— WORK TASK —
A line qualifies if it holds the string "fait". Copy every qualifying line from the records.

※ ※ ※

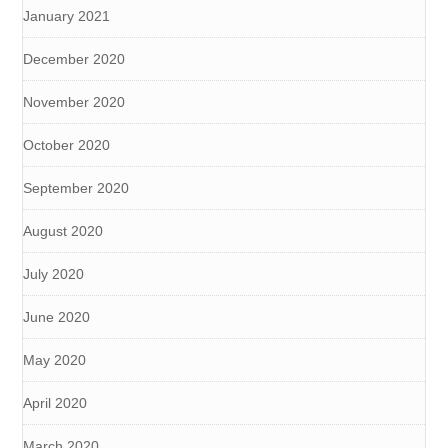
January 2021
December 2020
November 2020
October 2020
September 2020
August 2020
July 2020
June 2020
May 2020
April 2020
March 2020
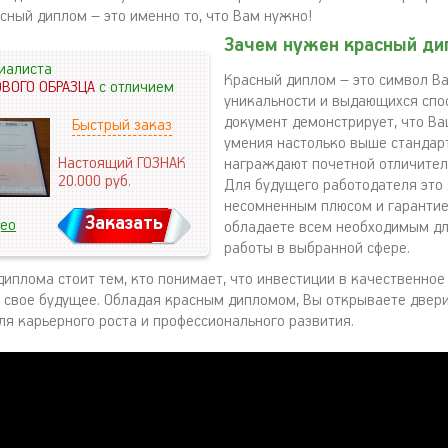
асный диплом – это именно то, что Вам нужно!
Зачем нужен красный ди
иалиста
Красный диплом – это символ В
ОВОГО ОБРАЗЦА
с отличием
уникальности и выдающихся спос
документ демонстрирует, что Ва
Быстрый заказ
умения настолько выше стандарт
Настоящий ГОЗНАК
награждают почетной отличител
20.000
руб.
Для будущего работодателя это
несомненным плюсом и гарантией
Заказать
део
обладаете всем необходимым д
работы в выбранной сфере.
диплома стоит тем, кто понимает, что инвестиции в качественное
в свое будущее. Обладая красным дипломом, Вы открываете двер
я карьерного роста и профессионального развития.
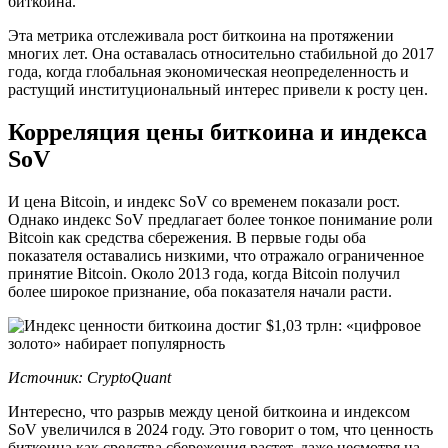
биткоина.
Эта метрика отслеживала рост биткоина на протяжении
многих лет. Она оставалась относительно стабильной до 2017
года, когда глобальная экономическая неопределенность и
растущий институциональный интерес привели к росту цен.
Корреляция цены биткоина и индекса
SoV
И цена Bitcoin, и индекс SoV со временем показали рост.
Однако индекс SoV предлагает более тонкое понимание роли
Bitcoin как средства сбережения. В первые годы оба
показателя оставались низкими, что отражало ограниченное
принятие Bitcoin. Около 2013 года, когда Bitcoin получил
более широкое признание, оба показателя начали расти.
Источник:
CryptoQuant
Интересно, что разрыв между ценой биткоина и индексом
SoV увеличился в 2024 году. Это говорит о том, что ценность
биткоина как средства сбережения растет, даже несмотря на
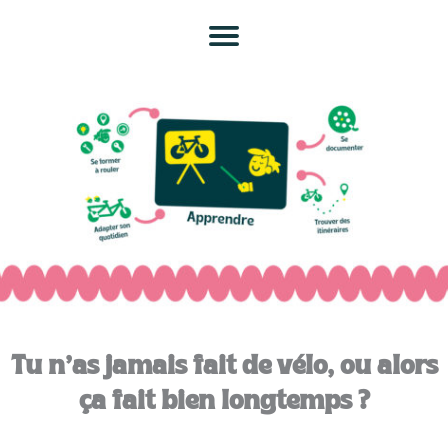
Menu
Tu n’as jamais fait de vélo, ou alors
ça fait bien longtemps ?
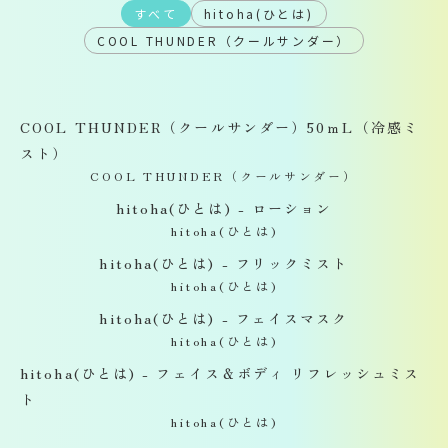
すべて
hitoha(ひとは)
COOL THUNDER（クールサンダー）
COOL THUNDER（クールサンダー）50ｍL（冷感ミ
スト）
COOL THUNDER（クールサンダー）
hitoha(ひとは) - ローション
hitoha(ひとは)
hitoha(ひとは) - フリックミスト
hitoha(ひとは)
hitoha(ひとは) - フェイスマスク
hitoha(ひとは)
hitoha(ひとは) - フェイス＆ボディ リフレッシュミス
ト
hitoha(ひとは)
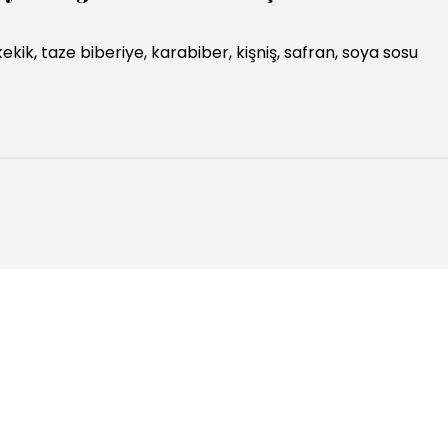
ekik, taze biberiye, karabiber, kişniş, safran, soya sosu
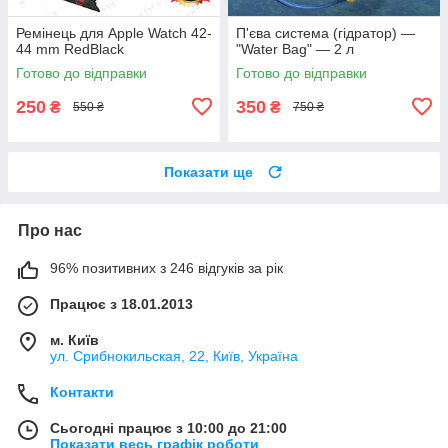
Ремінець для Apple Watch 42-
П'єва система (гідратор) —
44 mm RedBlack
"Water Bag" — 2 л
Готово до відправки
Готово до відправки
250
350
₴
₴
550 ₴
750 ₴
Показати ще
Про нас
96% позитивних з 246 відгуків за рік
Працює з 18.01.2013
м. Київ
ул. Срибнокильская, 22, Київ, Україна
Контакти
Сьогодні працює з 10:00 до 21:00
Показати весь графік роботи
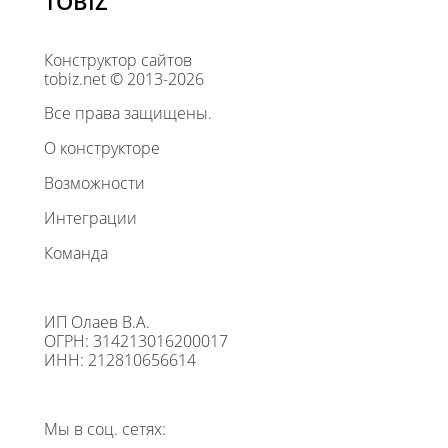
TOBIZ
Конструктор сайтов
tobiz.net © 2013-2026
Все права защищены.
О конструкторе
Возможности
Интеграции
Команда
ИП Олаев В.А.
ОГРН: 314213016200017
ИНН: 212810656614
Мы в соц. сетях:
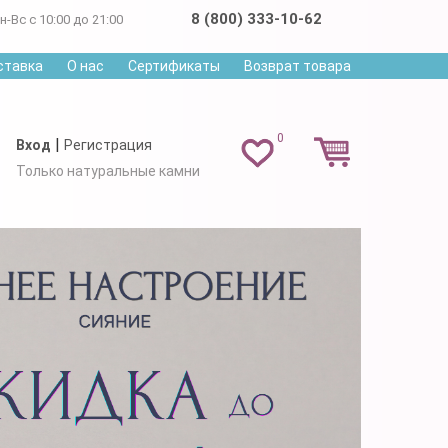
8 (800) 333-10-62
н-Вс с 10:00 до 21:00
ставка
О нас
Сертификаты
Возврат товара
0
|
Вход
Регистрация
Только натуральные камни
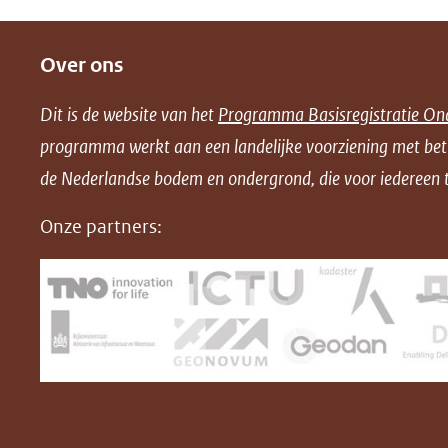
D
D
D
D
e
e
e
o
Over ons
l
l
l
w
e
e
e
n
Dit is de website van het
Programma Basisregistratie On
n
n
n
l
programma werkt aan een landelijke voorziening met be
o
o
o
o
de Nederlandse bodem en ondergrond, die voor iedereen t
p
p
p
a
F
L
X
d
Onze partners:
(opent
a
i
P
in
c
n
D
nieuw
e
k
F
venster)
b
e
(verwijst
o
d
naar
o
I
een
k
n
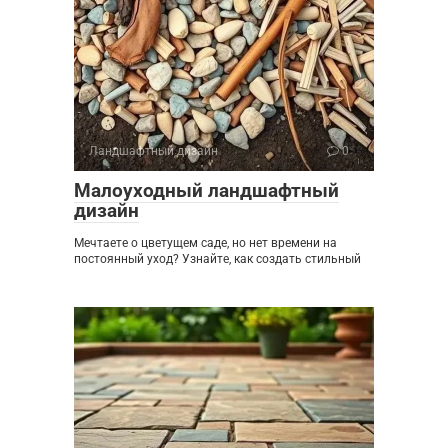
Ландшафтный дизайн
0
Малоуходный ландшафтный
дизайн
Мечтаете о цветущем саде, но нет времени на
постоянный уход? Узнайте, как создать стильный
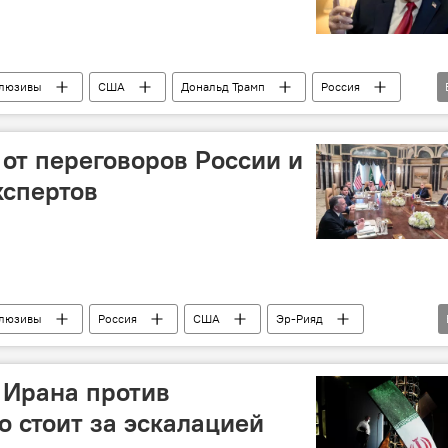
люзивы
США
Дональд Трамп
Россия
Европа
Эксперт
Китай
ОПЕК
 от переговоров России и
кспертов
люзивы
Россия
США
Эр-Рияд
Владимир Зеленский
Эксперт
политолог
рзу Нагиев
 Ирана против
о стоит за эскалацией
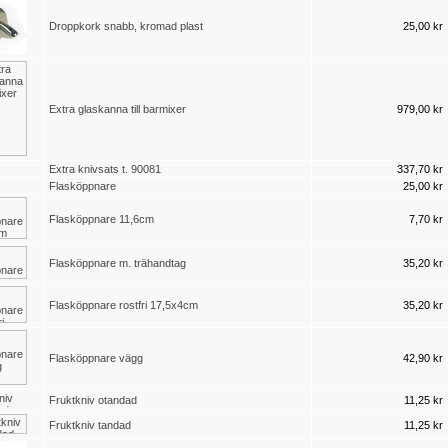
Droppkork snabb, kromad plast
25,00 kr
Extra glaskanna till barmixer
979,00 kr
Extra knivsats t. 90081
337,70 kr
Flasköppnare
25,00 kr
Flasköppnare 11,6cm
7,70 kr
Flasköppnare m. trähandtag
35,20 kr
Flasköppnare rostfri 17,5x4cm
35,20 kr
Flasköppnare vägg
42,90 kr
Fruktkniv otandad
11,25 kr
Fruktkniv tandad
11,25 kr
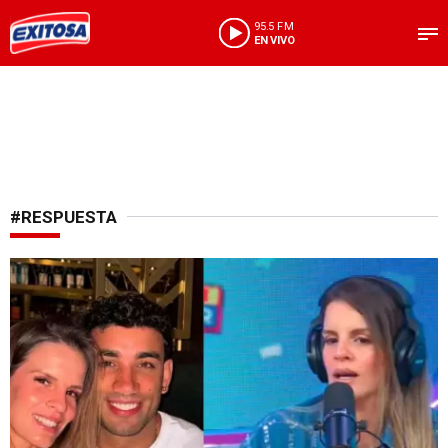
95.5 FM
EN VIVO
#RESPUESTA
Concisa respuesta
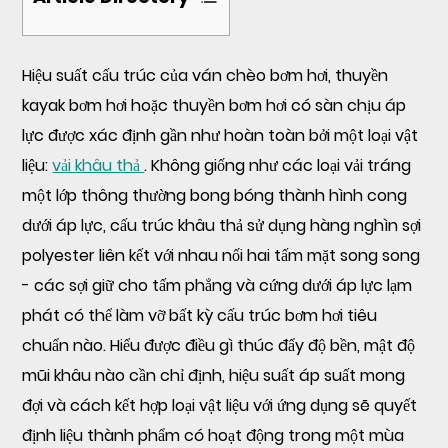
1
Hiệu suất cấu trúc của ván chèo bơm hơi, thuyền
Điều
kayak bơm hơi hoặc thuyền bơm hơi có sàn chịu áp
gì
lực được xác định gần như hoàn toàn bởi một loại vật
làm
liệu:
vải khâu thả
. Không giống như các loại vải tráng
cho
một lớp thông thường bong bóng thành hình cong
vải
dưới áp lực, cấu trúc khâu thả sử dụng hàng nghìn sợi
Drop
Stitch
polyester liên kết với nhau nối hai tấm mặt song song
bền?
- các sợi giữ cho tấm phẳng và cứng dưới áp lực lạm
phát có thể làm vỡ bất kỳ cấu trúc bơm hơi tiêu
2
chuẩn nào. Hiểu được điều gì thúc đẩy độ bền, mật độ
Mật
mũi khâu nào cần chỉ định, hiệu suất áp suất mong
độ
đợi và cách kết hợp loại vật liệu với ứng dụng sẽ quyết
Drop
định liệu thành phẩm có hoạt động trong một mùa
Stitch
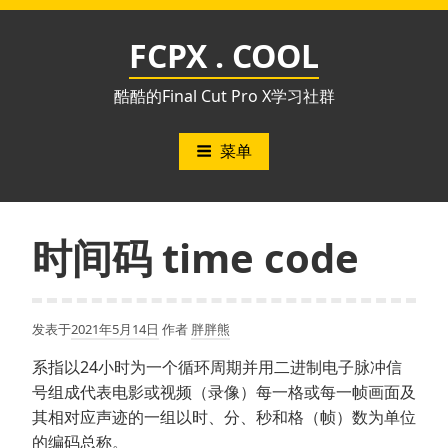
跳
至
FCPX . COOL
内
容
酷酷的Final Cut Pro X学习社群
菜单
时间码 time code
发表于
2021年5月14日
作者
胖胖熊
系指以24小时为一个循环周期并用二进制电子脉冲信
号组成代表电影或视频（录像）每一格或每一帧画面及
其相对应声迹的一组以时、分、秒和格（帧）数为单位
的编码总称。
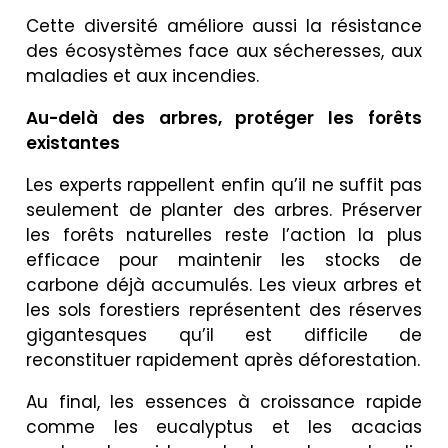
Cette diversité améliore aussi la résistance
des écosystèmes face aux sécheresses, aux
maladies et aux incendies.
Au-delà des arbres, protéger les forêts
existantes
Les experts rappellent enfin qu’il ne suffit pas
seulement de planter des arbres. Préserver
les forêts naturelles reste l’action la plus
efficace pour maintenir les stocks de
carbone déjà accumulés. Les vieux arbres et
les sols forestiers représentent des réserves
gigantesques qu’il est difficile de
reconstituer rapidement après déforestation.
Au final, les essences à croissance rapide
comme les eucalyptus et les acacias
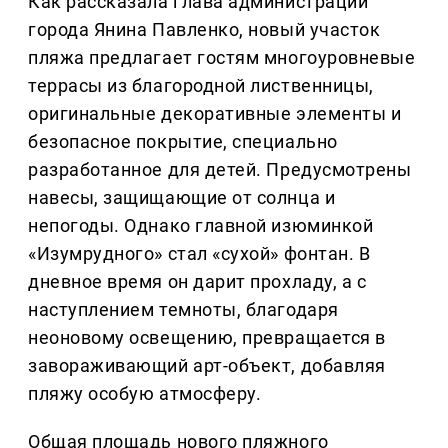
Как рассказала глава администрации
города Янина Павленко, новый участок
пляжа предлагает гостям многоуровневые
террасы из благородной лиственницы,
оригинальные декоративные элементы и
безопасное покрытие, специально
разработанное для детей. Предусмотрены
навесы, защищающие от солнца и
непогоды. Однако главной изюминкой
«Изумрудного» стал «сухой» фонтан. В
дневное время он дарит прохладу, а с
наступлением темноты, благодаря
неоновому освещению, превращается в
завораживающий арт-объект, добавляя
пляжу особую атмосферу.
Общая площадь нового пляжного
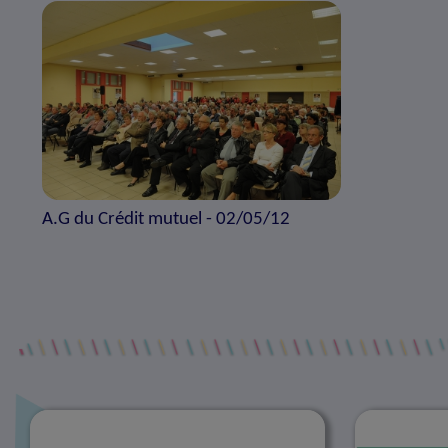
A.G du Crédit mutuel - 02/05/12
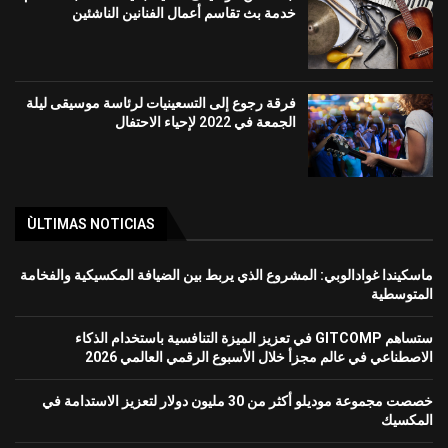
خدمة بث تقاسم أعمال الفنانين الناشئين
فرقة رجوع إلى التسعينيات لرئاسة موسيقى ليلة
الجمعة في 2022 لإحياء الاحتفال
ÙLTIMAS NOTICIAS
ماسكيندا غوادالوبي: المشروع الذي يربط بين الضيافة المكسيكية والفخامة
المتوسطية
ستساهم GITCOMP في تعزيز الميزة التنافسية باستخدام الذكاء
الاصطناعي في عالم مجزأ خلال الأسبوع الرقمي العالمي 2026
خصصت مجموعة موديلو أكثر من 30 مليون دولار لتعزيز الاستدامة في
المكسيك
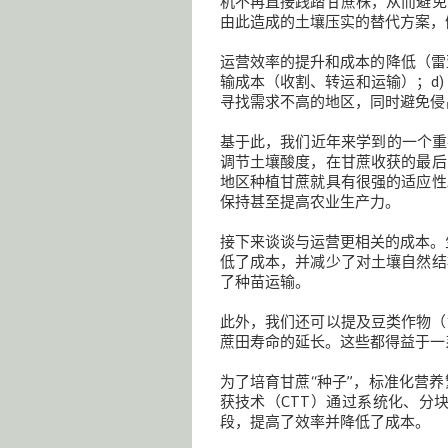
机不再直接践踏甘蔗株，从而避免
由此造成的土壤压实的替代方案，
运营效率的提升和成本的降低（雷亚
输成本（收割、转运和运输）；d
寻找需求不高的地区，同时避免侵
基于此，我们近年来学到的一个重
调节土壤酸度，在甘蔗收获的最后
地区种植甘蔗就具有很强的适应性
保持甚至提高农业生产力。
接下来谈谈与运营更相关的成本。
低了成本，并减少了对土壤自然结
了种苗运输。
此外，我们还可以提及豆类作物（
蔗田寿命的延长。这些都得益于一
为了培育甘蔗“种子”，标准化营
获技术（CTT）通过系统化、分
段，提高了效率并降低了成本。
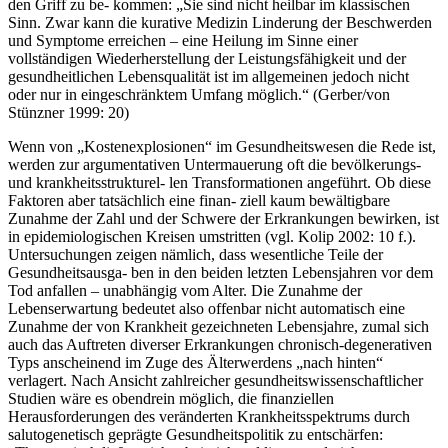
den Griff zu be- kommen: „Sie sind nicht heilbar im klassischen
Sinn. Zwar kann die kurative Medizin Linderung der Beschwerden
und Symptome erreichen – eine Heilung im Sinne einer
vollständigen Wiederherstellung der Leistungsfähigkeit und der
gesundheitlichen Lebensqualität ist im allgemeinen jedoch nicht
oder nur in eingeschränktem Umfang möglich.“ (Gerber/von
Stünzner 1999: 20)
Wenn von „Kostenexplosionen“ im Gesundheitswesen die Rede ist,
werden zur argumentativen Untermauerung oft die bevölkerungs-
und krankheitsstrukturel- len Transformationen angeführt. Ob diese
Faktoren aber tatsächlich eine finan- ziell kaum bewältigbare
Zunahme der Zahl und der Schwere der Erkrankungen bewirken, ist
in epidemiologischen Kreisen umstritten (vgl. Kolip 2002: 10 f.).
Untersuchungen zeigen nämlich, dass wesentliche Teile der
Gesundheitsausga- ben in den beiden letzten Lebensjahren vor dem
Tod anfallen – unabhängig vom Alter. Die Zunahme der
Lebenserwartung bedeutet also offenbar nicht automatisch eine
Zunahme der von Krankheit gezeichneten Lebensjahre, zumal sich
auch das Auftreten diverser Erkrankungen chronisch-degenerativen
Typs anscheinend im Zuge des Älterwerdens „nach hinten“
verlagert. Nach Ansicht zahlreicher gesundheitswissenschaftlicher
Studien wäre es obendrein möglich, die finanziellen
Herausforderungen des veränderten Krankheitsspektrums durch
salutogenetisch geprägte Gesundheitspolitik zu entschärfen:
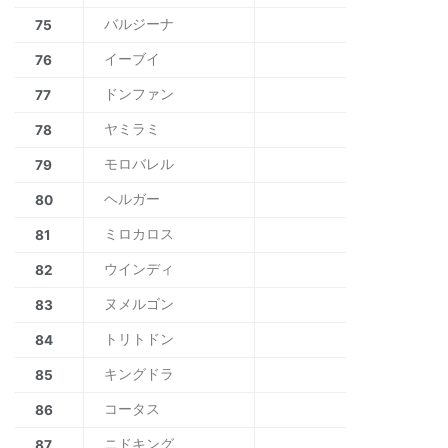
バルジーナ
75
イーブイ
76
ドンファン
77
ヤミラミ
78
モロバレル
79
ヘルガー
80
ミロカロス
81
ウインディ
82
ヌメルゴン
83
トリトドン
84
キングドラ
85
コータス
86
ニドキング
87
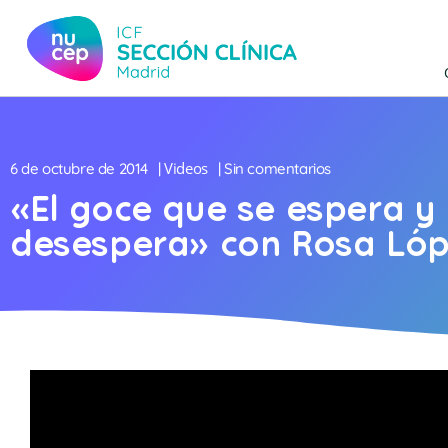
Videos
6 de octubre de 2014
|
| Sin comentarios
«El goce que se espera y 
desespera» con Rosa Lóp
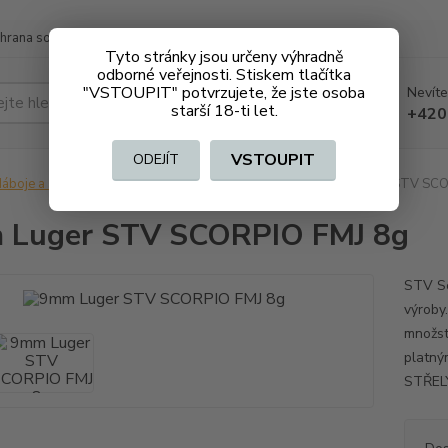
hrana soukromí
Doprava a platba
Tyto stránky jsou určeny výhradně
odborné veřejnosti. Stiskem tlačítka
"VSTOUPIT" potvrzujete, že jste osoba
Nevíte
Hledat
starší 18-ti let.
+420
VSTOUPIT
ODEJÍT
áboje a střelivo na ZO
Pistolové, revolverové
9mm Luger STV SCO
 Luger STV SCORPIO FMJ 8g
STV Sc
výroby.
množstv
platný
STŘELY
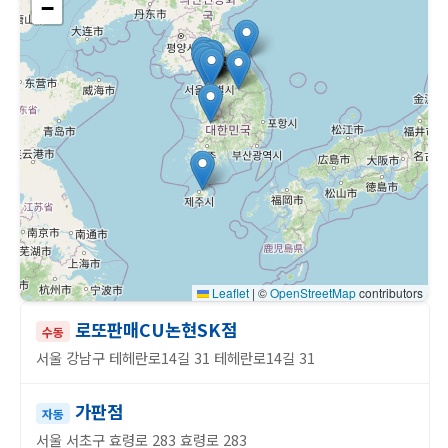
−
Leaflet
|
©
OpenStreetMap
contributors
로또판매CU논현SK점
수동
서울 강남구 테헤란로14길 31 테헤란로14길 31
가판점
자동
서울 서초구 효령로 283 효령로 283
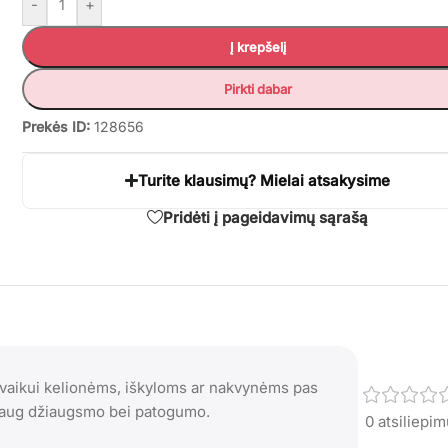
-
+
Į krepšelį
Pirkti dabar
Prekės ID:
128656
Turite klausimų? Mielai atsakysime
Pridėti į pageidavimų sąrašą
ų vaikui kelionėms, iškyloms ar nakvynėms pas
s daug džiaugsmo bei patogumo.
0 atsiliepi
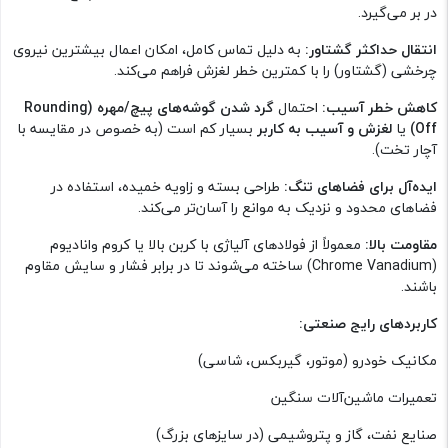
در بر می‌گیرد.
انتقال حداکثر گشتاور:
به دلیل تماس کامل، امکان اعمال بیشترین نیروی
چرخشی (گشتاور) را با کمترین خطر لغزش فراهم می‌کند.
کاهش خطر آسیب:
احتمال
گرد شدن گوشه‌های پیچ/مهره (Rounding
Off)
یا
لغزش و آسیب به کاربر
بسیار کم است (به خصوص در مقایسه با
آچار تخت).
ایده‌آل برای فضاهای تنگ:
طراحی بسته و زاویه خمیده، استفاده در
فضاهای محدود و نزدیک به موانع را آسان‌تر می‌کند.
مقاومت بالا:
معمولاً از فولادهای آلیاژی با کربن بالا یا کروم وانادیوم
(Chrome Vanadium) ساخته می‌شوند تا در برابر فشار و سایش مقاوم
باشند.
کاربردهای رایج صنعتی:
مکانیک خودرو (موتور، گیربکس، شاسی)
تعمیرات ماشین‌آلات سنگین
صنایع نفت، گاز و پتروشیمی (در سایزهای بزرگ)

※ ※ ※

— SOLUTION —
Tu n’as jamais fait de vélo, ou alors
ça fait bien longtemps ?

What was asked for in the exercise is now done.